If you are a reader who is sceptical about the power of science, then we kindly request that you at least read Chapter 1. By the end of that first chapter, you should be sufficiently convinced about the value of scientific method that you will consider accepting the conclusions in the rest of the book.
It could be, however, that you refuse to acknowledge that science is the best way to decide whether or not an alternative therapy works. It might be that you are so close‑minded that you will stick to your worldview regardless of what science has to say. You might have an unwavering belief that all alternative medicine is rubbish, or you might adamantly hold the opposite view, that alternative medicine offers a panacea for all our aches, pains and diseases. In either case, this is not the book for you. There is no point in even reading the first chapter if you are not prepared to consider the possibility that the scientific method can act as the arbiter of truth. In fact, if you have already made up your mind about alternative medicine, then it would be sensible for you to return this book to the bookshop and ask for a refund. Why on Earth would you want to hear about the conclusions of thousands of research studies when you already have all the answers?
But our hope is that you will be sufficiently open‑minded to want to read further.
1. How Do You Determine the Truth?
‘Truth exists–only lies are invented.’ Georges Braque
THIS BOOK IS ABOUT ESTABLISHING THE TRUTH IN RELATION TO alternative medicine. Which therapies work and which ones are useless? Which therapies are safe and which ones are dangerous?
These are questions that doctors have asked themselves for millennia in relation to all forms of medicine, and yet it is only comparatively recently that they have developed an approach that allows them to separate the effective from the ineffective, and the safe from the dangerous. This approach, known as evidence‑based medicine, has revolutionized medical practice, transforming it from an industry of charlatans and incompetents into a system of healthcare that can deliver such miracles as transplanting kidneys, removing cataracts, combating childhood diseases, eradicating smallpox and saving literally millions of lives each year.
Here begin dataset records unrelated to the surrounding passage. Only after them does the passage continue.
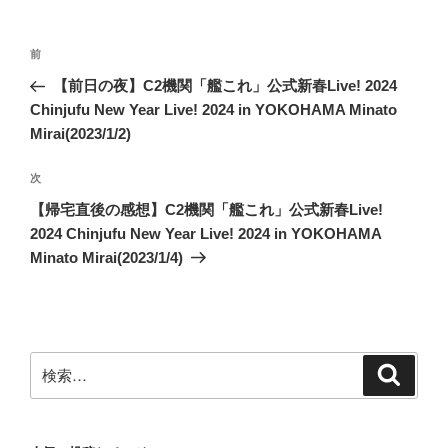
投
前
前
稿
の
【前日の夜】C2機関「艦これ」公式新春Live! 2024
ナ
投
Chinjufu New Year Live! 2024 in YOKOHAMA Minato
ビ
稿
Mirai(2023/1/2)
ゲ
次
次
ー
の
シ
【帰宅直後の感想】C2機関「艦これ」公式新春Live!
投
2024 Chinjufu New Year Live! 2024 in YOKOHAMA
ョ
稿
Minato Mirai(2023/1/4)
ン
検
検
索
索: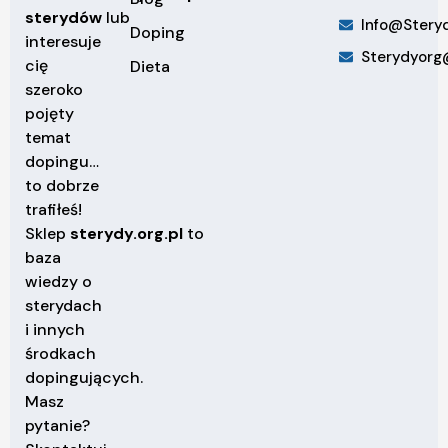
sterydów
lub
Info@steryd
Doping
interesuje
Sterydyorg
cię
Dieta
szeroko
pojęty
temat
dopingu…
to dobrze
trafiłeś!
Sklep
sterydy.org.pl
to
baza
wiedzy o
sterydach
i innych
środkach
dopingujących.
Masz
pytanie?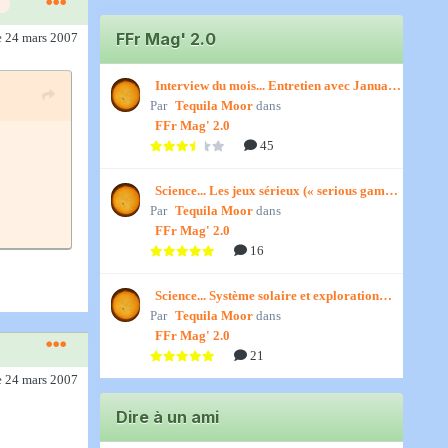
FFr Mag' 2.0
e 24 mars 2007
Interview du mois... Entretien avec January,
Par
par Titenath
Tequila Moor
dans
FFr Mag' 2.0
45
Science... Les jeux sérieux (« serious games
Par
») par Jedino
Tequila Moor
dans
FFr Mag' 2.0
16
Science... Système solaire et exploration
Par
spatiale, par Jedino
Tequila Moor
dans
FFr Mag' 2.0
21
e 24 mars 2007
Dire à un ami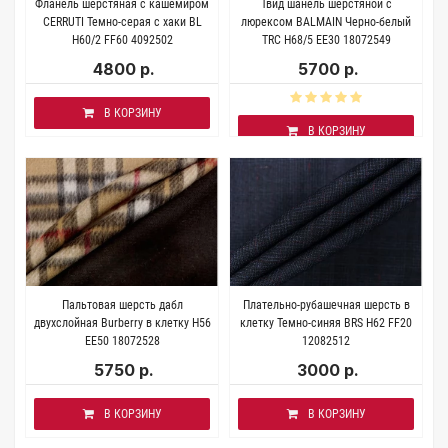
Фланель шерстяная с кашемиром
Твид шанель шерстяной с
CERRUTI Темно-серая с хаки BL
люрексом BALMAIN Черно-белый
H60/2 FF60 4092502
TRC H68/5 ЕЕ30 18072549
4800 р.
5700 р.
В КОРЗИНУ
В КОРЗИНУ
Пальтовая шерсть дабл
Плательно-рубашечная шерсть в
двухслойная Burberry в клетку H56
клетку Темно-синяя BRS H62 FF20
EE50 18072528
12082512
5750 р.
3000 р.
В КОРЗИНУ
В КОРЗИНУ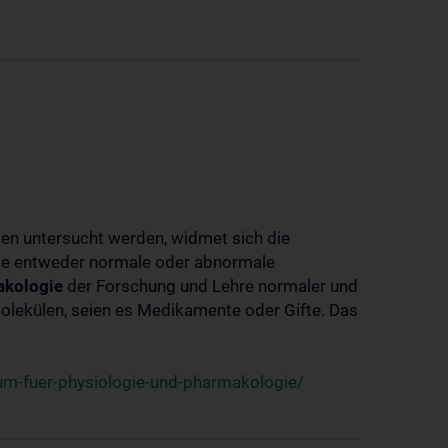
ben untersucht werden, widmet sich die
ie entweder normale oder abnormale
kologie
der Forschung und Lehre normaler und
lekülen, seien es Medikamente oder Gifte. Das
um-fuer-physiologie-und-pharmakologie/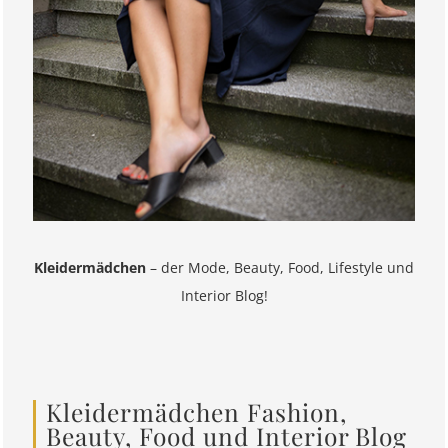
Kleidermädchen
– der Mode, Beauty, Food, Lifestyle und
Interior Blog!
Kleidermädchen Fashion,
Beauty, Food und Interior Blog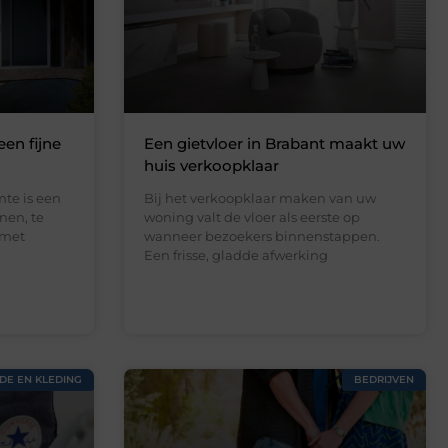
een fijne
Een gietvloer in Brabant maakt uw
huis verkoopklaar
te is een
Bij het verkoopklaar maken van uw
nen, te
woning valt de vloer als eerste op
 met
wanneer bezoekers binnenstappen.
Een frisse, gladde afwerking
DE EN KLEDING
BEDRIJVEN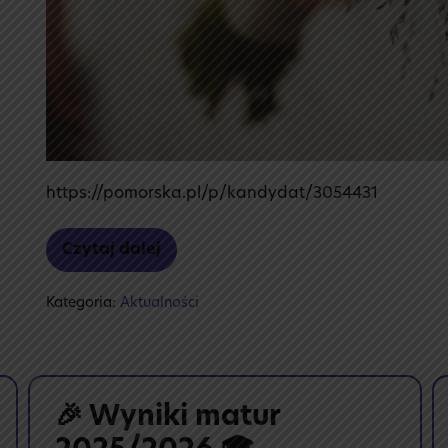
https://pomorska.pl/p/kandydat/3054431
Czytaj dalej
Plebiscyt
na Nauczyciela
Roku
Kategoria:
Aktualności
🎉 Wyniki matur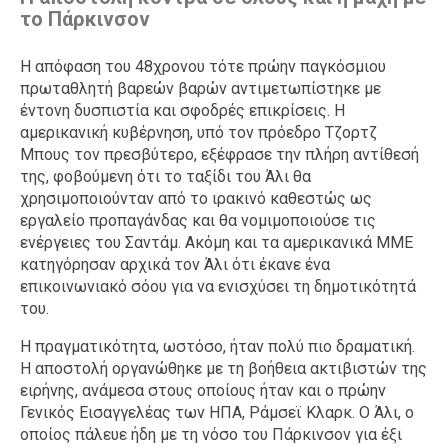
το Πάρκινσον
Η απόφαση του 48χρονου τότε πρώην παγκόσμιου
πρωταθλητή βαρεών βαρών αντιμετωπίστηκε με
έντονη δυσπιστία και σφοδρές επικρίσεις. Η
αμερικανική κυβέρνηση, υπό τον πρόεδρο Τζορτζ
Μπους τον πρεσβύτερο, εξέφρασε την πλήρη αντίθεσή
της, φοβούμενη ότι το ταξίδι του Άλι θα
χρησιμοποιούνταν από το ιρακινό καθεστώς ως
εργαλείο προπαγάνδας και θα νομιμοποιούσε τις
ενέργειες του Σαντάμ. Ακόμη και τα αμερικανικά ΜΜΕ
κατηγόρησαν αρχικά τον Άλι ότι έκανε ένα
επικοινωνιακό σόου για να ενισχύσει τη δημοτικότητά
του.
Η πραγματικότητα, ωστόσο, ήταν πολύ πιο δραματική.
Η αποστολή οργανώθηκε με τη βοήθεια ακτιβιστών της
ειρήνης, ανάμεσα στους οποίους ήταν και ο πρώην
Γενικός Εισαγγελέας των ΗΠΑ, Ράμσεϊ Κλαρκ. Ο Άλι, ο
οποίος πάλευε ήδη με τη νόσο του Πάρκινσον για έξι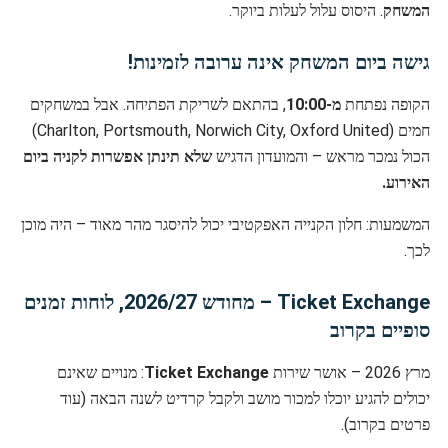
המשחק
. היסוס עלול לעלות ביוקר.
גישה ביום המשחק אינה ערובה לזמינות!
הקופה נפתחת
מ-10:00
, בהתאם לשריקת הפתיחה. אבל במשחקים
חמים (Charlton, Portsmouth, Norwich City, Oxford United)
הכול נמכר מראש – והמועדון הדגיש
שלא תינתן אפשרות לקניה ביום
האירוע.
המשמעות: חלון הקנייה האפקטיבי יכול להיסגר מהר מאוד – היה מוכן
לכך.
Ticket Exchange – מחודש 2026/27, לוחות זמנים
סופיים בקרוב
מרץ 2026 – אושר שירות
Ticket Exchange
: מנויים שאינם
יכולים להגיע יוכלו למכור מושב ולקבל קרדיט לשנה הבאה (עוד
פרטים בקרוב).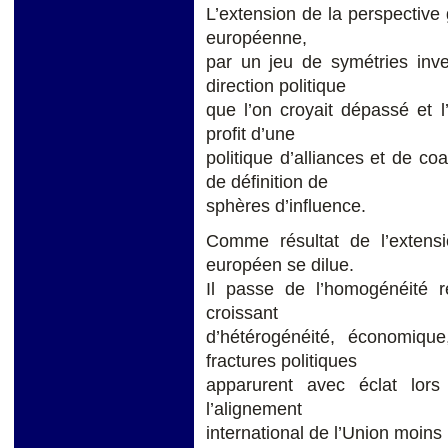
L’extension de la perspective 
européenne,
par un jeu de symétries inve
direction politique
que l’on croyait dépassé et 
profit d’une
politique d’alliances et de co
de définition de
sphères d’influence.
Comme résultat de l’extensio
européen se dilue.
Il passe de l’homogénéité r
croissant
d’hétérogénéité, économique,
fractures politiques
apparurent avec éclat lors
l’alignement
international de l’Union moins 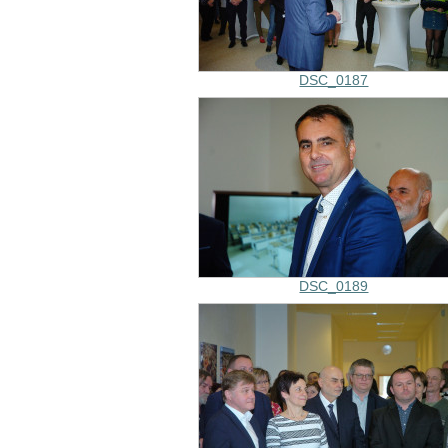
DSC_0187
DSC_0189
We will employ the principles of evidence‑based medicine to test alternative therapies, so it is crucial that we properly explain what it is and how it works. Rather than introducing it in a modern context, we will go back in time to see how it emerged and evolved, which will provide a deeper appreciation of its inherent strengths. In particular, we will look back at how this approach was used to test bloodletting, a bizarre and previously common treatment that involved cutting skin and severing blood vessels in order to cure every ailment.
The boom in bloodletting started in Ancient Greece, where it fitted in naturally with the widespread view that diseases were caused by an imbalance of four bodily fluids, otherwise known as the four humours : blood, yellow bile, black bile and phlegm. As well as affecting health, imbalances in these humours resulted in particular temperaments. Blood was associated with being optimistic, yellow bile with being irascible, black bile with being depressed and phlegm with being unemotional. We can still hear the echo of humourism in words such as sanguine, choleric, melancholic and phlegmatic.
Unaware of how blood circulates around the body, Greek physicians believed that it could become stagnant and thereby cause ill‑health. Hence, they advocated the removal of this stagnant blood, prescribing specific procedures for different illnesses. For example, liver problems were treated by tapping a vein in the right hand, whereas ailments relating to the spleen required tapping a vein in the left hand.